## What this task involves
Let the output be exactly the lines from the one containing "ormément à la Loi de" through the end of the records below, both included.

Stored data entries:

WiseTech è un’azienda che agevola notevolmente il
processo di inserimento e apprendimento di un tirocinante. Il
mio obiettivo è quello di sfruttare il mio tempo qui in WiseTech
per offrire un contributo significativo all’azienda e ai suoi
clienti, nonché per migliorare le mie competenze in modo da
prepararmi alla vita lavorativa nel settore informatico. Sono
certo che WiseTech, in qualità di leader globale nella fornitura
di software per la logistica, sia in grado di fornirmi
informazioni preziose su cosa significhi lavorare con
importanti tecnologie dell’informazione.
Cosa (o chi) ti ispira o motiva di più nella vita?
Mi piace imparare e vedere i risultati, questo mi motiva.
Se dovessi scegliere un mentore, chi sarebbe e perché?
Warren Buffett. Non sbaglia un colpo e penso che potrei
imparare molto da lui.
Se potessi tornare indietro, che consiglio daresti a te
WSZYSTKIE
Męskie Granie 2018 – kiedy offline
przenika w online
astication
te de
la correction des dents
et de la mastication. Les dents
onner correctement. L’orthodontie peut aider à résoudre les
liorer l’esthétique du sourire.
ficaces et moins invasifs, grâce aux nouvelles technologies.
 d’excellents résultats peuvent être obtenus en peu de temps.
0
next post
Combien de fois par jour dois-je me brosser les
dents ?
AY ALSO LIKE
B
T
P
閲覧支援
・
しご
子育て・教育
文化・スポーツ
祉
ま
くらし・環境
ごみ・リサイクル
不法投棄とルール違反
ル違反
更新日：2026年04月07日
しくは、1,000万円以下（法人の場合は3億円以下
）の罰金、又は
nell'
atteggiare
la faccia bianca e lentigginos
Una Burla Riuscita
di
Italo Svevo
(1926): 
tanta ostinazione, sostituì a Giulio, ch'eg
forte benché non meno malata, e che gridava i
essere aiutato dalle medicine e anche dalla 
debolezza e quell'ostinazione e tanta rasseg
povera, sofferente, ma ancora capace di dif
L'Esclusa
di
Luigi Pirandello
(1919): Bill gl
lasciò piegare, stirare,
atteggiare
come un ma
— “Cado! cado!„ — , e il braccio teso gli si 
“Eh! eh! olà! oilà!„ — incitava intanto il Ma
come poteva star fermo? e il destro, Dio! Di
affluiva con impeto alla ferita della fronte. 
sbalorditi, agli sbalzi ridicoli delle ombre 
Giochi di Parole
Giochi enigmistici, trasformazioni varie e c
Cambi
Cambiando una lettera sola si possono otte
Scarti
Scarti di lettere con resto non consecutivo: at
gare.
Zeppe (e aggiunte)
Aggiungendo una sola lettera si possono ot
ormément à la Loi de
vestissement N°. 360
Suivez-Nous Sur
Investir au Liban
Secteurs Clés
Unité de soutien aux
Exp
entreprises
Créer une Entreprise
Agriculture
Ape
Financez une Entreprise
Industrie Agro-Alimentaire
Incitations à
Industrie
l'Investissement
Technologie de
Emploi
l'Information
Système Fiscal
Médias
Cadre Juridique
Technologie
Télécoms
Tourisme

## Written answer
ormément à la Loi de
vestissement N°. 360
Suivez-Nous Sur
Investir au Liban
Secteurs Clés
Unité de soutien aux
Exp
entreprises
Créer une Entreprise
Agriculture
Ape
Financez une Entreprise
Industrie Agro-Alimentaire
Incitations à
Industrie
l'Investissement
Technologie de
Emploi
l'Information
Système Fiscal
Médias
Cadre Juridique
Technologie
Télécoms
Tourisme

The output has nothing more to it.